- The paper demonstrates that alternating between prompt optimization and weight fine-tuning substantially improves NLP pipeline performance, with up to 78% accuracy gains on certain tasks.
- It leverages the DSPy framework to modularize language models into prompts and weights, addressing challenges where intermediate stage labels are unavailable.
- Experimental evaluations on datasets like HotPotQA and GSM8K confirm that combined strategies outperform both prompt-only and weight-only optimization methods.
Fine-Tuning and Prompt Optimization: Two Great Steps that Work Better Together
This paper addresses the problem of optimizing multi-stage NLP pipelines composed of various LLMs (LMs) and prompting strategies. It proposes a combined approach of alternating between fine-tuning model weights and optimizing prompts in order to improve pipeline performance, especially in scenarios where gold labels for intermediate steps are unavailable.
Introduction
The paper highlights the growing complexity in NLP systems, driven by the integration of multiple LMs into pipeline architectures for tasks such as retrieval-augmented generation and multi-hop reasoning. These LM Programs offer researchers the ability to modularize tasks, allowing models to focus on simpler subtasks, thus improving performance. The authors introduce an approach built on the DSPy framework, which defines a program as a function Φ consisting of language modules M. Each module involves a learned natural language transformation prompt π and LM weights θ. The optimization task is to maximize the expected performance of Φ by updating each module's π and θ.
Problem Statement
The optimization problem centers around a challenging scenario where intermediate stage labels are absent. With NLP systems formalized as modular LM invocations, the task is to determine the best-sequence of prompt templates π and LM weights θ that maximize performance over a given set of inputs X and an evaluation metric μ. The objective is expressed as maximizing the function:
Θ,Πargmax∣X∣1(x,m)∈X∑μ(Φ⟨Θ,Π⟩(x),m)
This formulation is challenging due to the non-differentiability of Φ and the lack of intermediate labels.
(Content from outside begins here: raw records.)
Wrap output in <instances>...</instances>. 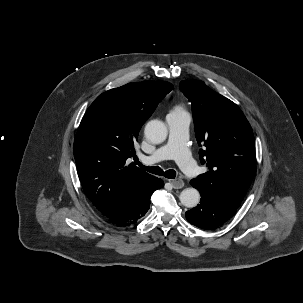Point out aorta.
<instances>
[{"label":"aorta","mask_w":303,"mask_h":303,"mask_svg":"<svg viewBox=\"0 0 303 303\" xmlns=\"http://www.w3.org/2000/svg\"><path fill=\"white\" fill-rule=\"evenodd\" d=\"M145 137L154 144L162 143L167 137V127L160 120H151L145 126ZM182 205L194 208L200 201V193L195 188L184 189L179 196Z\"/></svg>","instance_id":"1"}]
</instances>
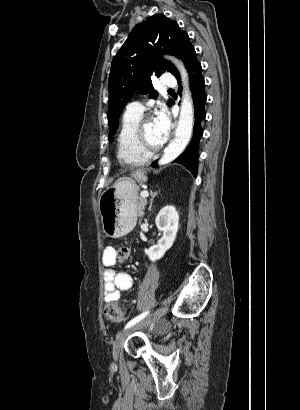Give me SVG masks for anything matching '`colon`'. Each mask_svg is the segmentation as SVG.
I'll list each match as a JSON object with an SVG mask.
<instances>
[{"label":"colon","mask_w":300,"mask_h":410,"mask_svg":"<svg viewBox=\"0 0 300 410\" xmlns=\"http://www.w3.org/2000/svg\"><path fill=\"white\" fill-rule=\"evenodd\" d=\"M115 258L119 262H125L129 258V248L119 246L115 249ZM105 315L114 322H119L123 319L122 309L117 304H109L105 307Z\"/></svg>","instance_id":"5ec220e1"}]
</instances>
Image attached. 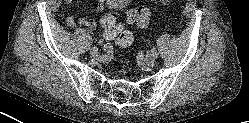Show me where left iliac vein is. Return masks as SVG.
Wrapping results in <instances>:
<instances>
[{"label": "left iliac vein", "instance_id": "4c4485c4", "mask_svg": "<svg viewBox=\"0 0 249 123\" xmlns=\"http://www.w3.org/2000/svg\"><path fill=\"white\" fill-rule=\"evenodd\" d=\"M145 61L148 65H153L154 61H155V57L153 56L152 52L151 53H147L145 55Z\"/></svg>", "mask_w": 249, "mask_h": 123}]
</instances>
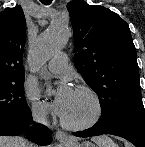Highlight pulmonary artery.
I'll use <instances>...</instances> for the list:
<instances>
[{"instance_id":"1","label":"pulmonary artery","mask_w":145,"mask_h":147,"mask_svg":"<svg viewBox=\"0 0 145 147\" xmlns=\"http://www.w3.org/2000/svg\"><path fill=\"white\" fill-rule=\"evenodd\" d=\"M67 61L65 53H58L48 62L47 67L52 73L60 74L67 68Z\"/></svg>"}]
</instances>
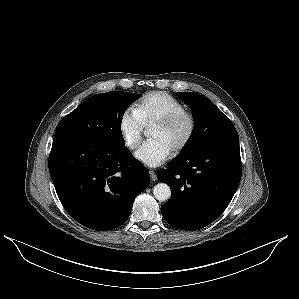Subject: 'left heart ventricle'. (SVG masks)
Returning <instances> with one entry per match:
<instances>
[{
    "mask_svg": "<svg viewBox=\"0 0 299 299\" xmlns=\"http://www.w3.org/2000/svg\"><path fill=\"white\" fill-rule=\"evenodd\" d=\"M187 129L186 122H182L171 129L153 127L150 131V139L163 141L172 151L182 141Z\"/></svg>",
    "mask_w": 299,
    "mask_h": 299,
    "instance_id": "obj_1",
    "label": "left heart ventricle"
}]
</instances>
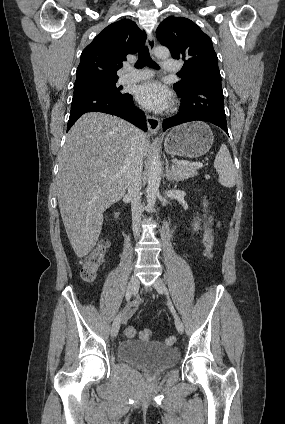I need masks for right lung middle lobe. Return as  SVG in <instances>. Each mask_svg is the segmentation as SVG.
Listing matches in <instances>:
<instances>
[{"label":"right lung middle lobe","mask_w":285,"mask_h":424,"mask_svg":"<svg viewBox=\"0 0 285 424\" xmlns=\"http://www.w3.org/2000/svg\"><path fill=\"white\" fill-rule=\"evenodd\" d=\"M117 80L110 81H90L74 85V94L83 92H97L112 96H123L126 93L120 92V88L116 87Z\"/></svg>","instance_id":"dd1d6c3e"}]
</instances>
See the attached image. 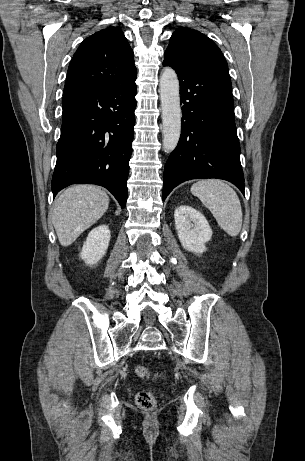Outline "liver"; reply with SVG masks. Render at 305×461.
Segmentation results:
<instances>
[{
  "label": "liver",
  "instance_id": "6515ba94",
  "mask_svg": "<svg viewBox=\"0 0 305 461\" xmlns=\"http://www.w3.org/2000/svg\"><path fill=\"white\" fill-rule=\"evenodd\" d=\"M108 206L109 197L99 187L75 185L67 188L57 198L52 216L60 244L71 245L102 217Z\"/></svg>",
  "mask_w": 305,
  "mask_h": 461
}]
</instances>
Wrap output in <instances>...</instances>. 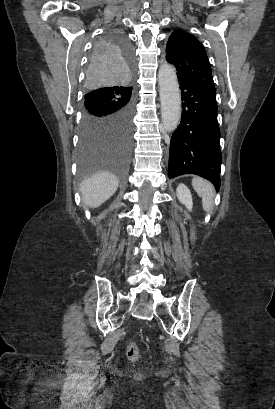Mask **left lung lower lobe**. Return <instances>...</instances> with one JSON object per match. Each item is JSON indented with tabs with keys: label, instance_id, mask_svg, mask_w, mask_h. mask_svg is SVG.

Alternating Prompt and Weight Optimization
The proposed algorithm, dubbed BetterTogether, alternates between optimizing prompts and fine-tuning weights. First, initial prompts are refined using bootstrapped program traces, followed by weight fine-tuning based on these prompts. A final round of prompt optimization then fine-tunes the system further. This alternating strategy is hypothesized to leverage the unique strengths of prompt optimization (improved data generation) and weight optimization (enhanced model capability).
Experimental Evaluation
The experimental component tests the hypothesis using datasets like HotPotQA, GSM8K, and Iris, across a variety of LMs including mistral-7b-instruct-v0.2 and llama variants. The paper compares strategies such as:
- Vanilla zero-shot
- Prompt-only optimization
- Weight-only optimization
- Sequential permutations of prompt and weight optimization
The experiments consistently show that strategies employing both prompt optimization and weight fine-tuning outperform others, achieving up to 78% relative improvements in accuracy for some tasks and model combinations.
Results and Discussion
The results strongly suggest that alternating between prompt and weight optimization harnesses the complementary strengths of both techniques. Notably, although fine-tuning is computationally intensive, when combined with prompt optimization, it leads to substantial improvements in LM performance. This underscores the importance of using combined strategies for multi-module NLP systems where modular optimizations offer clear benefits.
Limitations
The authors acknowledge that while results are promising, they are based on specific LM architectures and tasks, and may not generalize universally without additional verification. Furthermore, the paper's fine-tuning approach is restricted to LoRA methods, and other fine-tuning mechanisms might yield different outcomes.
Conclusion
The research demonstrates that systematic alternation between prompt optimization and weight fine-tuning, as implemented in the DSPy framework, offers a powerful approach to improving NLP pipeline performance in label-scarce environments. This contribution holds potential implications for the broader application of LMs across complex AI systems, encouraging ongoing exploration and deployment of these complementary optimization strategies in NLP.